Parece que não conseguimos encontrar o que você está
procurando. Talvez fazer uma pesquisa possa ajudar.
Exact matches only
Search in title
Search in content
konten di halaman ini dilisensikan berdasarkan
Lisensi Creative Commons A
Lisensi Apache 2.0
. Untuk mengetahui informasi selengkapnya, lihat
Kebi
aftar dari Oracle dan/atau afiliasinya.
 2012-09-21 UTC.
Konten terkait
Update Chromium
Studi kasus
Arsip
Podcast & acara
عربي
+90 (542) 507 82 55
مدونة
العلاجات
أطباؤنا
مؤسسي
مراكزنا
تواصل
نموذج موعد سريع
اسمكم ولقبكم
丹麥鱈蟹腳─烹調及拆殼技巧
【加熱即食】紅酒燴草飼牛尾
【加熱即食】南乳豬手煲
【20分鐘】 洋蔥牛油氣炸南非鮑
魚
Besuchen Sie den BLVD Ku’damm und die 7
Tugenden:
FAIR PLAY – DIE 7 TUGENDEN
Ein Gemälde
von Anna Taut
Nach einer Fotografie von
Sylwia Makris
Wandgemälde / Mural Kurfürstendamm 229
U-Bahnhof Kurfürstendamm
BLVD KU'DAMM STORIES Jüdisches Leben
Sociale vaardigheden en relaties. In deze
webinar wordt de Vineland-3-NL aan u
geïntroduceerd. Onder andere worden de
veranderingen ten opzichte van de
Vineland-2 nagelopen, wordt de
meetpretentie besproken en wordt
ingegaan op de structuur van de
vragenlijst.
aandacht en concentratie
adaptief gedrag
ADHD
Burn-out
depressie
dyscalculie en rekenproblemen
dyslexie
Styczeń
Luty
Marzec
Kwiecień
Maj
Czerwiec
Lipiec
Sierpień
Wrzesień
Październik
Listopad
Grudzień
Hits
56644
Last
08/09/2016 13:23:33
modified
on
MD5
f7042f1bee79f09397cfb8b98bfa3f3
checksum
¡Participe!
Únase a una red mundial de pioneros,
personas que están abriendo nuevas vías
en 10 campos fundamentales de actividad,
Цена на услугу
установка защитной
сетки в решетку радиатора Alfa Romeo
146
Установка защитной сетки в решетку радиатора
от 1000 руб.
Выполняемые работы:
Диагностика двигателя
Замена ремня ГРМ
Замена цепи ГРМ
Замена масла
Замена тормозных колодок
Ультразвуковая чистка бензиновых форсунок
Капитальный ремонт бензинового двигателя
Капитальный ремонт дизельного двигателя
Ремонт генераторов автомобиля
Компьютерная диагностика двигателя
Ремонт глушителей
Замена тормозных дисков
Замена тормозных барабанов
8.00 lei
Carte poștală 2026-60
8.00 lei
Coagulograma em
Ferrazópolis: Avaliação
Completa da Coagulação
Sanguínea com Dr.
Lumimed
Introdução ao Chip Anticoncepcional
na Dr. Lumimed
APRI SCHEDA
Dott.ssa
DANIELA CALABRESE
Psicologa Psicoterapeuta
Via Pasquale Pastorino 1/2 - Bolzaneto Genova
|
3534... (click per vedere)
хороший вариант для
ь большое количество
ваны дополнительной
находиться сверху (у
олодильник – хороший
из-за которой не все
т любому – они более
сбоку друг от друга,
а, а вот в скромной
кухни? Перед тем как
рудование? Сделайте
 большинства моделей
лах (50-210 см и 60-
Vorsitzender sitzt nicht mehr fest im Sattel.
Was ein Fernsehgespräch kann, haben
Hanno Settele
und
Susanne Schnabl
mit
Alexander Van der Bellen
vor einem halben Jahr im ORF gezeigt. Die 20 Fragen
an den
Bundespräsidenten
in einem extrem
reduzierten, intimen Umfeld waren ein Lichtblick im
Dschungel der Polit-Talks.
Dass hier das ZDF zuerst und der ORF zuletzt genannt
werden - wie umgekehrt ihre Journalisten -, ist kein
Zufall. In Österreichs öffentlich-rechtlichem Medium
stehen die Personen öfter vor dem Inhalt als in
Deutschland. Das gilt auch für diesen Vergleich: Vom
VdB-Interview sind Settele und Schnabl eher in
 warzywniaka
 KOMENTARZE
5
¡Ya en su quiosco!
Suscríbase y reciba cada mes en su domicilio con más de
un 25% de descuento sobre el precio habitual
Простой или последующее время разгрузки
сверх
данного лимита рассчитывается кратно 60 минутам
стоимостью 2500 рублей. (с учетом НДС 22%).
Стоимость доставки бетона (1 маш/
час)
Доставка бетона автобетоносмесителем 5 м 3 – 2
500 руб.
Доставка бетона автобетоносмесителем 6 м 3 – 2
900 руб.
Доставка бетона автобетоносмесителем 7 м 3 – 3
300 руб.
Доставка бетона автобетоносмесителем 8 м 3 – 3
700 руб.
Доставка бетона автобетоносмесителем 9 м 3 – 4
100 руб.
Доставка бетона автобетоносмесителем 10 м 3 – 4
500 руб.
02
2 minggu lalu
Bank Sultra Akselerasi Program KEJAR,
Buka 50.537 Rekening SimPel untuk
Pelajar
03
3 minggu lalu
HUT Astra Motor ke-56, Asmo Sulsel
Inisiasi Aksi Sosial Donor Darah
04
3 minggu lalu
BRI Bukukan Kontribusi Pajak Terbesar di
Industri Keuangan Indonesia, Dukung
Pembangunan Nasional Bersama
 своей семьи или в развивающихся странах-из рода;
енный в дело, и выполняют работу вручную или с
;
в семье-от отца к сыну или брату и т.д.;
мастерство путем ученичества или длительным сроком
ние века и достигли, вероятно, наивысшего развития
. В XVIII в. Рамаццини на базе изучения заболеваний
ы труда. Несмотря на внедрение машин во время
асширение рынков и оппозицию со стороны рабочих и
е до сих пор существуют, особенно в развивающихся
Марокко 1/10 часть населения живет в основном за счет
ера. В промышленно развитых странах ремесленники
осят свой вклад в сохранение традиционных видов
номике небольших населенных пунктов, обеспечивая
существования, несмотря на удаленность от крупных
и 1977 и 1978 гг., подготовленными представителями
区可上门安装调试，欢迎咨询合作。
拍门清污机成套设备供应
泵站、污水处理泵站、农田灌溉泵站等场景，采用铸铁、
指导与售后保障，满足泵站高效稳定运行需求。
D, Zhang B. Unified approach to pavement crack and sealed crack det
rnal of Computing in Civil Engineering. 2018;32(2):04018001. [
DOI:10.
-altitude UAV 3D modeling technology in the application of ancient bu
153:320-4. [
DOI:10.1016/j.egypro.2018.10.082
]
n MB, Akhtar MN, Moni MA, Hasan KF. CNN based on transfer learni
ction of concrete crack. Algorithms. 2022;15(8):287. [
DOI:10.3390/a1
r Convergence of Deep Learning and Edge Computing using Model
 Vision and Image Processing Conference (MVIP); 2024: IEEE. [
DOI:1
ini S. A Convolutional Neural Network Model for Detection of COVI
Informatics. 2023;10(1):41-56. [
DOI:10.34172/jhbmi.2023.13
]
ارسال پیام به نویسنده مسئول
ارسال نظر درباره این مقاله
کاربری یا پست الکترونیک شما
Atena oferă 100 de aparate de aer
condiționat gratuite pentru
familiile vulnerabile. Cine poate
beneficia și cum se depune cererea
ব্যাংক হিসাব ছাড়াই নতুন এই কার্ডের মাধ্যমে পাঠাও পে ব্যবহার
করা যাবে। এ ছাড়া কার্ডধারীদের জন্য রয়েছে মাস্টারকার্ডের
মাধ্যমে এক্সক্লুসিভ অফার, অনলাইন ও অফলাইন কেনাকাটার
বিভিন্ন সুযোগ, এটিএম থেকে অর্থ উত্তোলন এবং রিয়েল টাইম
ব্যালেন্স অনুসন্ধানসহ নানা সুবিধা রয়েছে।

- [INSTRUCTIONS TO FOLLOW] Filter the data above, keeping only lines that include the string "сетки".

- [RESULT OF THE TASK]
сетки в решетку радиатора Alfa Romeo
Установка защитной сетки в решетку радиатора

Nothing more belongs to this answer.